# Electrical – Question about common mode feedback

amplifieranalogcascodecommon-mode

Hi, in the image below (taken from Design of CMOS Analog Design Circuits by Razavi), a high gain amplifier is used to provide common mode sense and feeback by controlling the current through M3 and M4. The idea is that if both Vout1 and Vout2 rise, then Ve rises, and the current through M3 and M4 rises, which then brings down the output common mode level.

Now I just want to know if my understanding of why exactly this brings the common mode level down is correct. Please correct me if my explanation below is wrong.

Raising Ve will raise the current through M3 and M4, but the transistors stacked on top are biased for a different current (their gate voltages are set). To satisfy KCL at Vout1 and Vout2, the drain voltages move down so that the same currents flow through the cascode PMOS and NMOS transistors and M3 and M4.
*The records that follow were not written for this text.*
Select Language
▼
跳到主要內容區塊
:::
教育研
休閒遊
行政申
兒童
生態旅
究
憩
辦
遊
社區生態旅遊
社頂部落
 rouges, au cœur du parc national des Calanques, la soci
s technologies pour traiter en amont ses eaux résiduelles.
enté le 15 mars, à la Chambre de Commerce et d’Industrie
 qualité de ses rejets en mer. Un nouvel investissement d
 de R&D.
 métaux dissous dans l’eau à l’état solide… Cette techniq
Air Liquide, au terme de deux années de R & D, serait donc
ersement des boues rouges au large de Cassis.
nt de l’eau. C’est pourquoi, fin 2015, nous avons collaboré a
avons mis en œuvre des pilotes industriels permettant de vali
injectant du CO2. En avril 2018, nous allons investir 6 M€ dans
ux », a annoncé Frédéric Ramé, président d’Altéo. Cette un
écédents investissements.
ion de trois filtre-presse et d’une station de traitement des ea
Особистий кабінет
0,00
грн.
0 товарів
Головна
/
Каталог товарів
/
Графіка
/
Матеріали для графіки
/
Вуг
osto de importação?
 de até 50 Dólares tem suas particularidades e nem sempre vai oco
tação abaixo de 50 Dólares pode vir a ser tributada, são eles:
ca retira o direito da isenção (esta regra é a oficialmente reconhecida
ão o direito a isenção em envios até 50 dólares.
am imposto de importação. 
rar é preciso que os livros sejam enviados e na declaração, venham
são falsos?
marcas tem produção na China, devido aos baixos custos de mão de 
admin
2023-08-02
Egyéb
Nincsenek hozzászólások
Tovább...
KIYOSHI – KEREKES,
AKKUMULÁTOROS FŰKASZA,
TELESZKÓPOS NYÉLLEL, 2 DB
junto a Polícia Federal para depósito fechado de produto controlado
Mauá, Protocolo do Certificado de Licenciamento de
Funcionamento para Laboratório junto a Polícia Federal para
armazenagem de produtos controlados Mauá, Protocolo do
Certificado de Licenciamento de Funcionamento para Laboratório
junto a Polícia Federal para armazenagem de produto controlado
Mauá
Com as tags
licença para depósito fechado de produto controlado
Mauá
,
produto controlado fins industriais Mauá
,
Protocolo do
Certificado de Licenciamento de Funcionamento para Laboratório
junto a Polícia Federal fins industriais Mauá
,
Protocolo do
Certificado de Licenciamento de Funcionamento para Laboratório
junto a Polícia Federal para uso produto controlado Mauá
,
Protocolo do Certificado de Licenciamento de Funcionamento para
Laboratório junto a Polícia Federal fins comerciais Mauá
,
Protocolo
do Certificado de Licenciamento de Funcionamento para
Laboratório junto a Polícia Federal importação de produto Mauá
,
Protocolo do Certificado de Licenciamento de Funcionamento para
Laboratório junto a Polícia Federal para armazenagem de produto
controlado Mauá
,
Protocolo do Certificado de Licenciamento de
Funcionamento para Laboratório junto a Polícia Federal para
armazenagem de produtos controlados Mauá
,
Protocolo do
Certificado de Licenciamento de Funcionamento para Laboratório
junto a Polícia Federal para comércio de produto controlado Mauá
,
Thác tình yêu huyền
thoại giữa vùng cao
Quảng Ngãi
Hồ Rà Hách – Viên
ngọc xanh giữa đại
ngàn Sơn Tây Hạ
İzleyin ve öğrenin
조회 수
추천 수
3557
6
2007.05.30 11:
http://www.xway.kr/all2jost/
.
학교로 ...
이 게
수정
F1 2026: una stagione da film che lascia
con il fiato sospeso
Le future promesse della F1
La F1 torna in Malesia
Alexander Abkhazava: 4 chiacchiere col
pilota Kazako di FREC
In other words, the voltages rise or fall to favor equal currents throughout the branch except for the top PMOS transistors, above the folding node.
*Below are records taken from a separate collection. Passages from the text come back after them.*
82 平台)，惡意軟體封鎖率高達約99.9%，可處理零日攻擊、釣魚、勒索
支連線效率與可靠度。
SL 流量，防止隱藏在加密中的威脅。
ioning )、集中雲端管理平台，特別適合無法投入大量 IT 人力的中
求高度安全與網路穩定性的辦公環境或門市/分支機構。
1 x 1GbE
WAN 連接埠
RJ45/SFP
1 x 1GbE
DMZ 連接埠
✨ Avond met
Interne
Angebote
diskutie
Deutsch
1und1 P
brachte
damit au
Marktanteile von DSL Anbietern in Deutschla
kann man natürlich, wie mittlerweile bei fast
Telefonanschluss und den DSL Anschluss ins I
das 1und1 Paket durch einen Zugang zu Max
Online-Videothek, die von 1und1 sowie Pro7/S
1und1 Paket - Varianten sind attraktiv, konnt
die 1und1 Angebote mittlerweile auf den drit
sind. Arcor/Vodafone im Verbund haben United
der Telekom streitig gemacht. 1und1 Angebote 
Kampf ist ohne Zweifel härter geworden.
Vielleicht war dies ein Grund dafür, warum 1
I hope my explanation makes sense. Do correct me if I am wrong.

It's a lot easier to think of this stuff in the small-signal sense.

Look at the circuit from the point of view of M3 and M4 to Vout1 and Vout2 respectively.

It is just a cascode circuit. So you know that the vout/vin transfer function from the input (gate of M3) to the output (Vout1) is inverting. So a positive going voltage at the gates of M3 and M4 will cause a negative going excursion at the drains of their respective "cascode" transistors.

So I'll walk you through the loop.

Suppose Vout1 and Vout2 each go up by exactly the same amount delV. Since the delV on either side of R1 and R2 is the same, that means no signal current flows and hence no signal voltage develops across R1 and R2, therefore the midpoint sees exactly delV.

This goes to the op-amp + input which makes Ve rise up a little bit.

We know that Vout1/Ve is "like a cascoded CS amp" which we know has an inverting gain. So Ve goes up and thus Vout1 and Vout2 go down a little bit. Hence the feedback is negative.

Now, if you want to think of it in the large-signal sense that is fine too. (That is essentially what you're trying to do). But in this case your understanding is incorrect. The NMOS devices do indeed have a fixed gate voltage, but its Vgs is NOT fixed. As an example, suppose that all you had in the circuit for the time being was M3 and the NMOS stacked on top of it. Now suppose you came along and said "I'm going to increase the current through M3". What does the NMOS transistor stacked on top do? Its gate is fixed, but it now wants a bigger Vgs to accomodate this larger current so its source (M3's drain) will actually go down a little bit. That's all. And the current you set in M3 will get passed.

What's actually going on in your situation in a large signal sense is this. M4 is a current source which battles the PMOS DEVICES at the top of the leg.

When M4 says "Give me a bigger current", the only thing the PMOS transistors can do is to swing their drain voltages LOWER to increase their VSD to try to accomodate the current increase.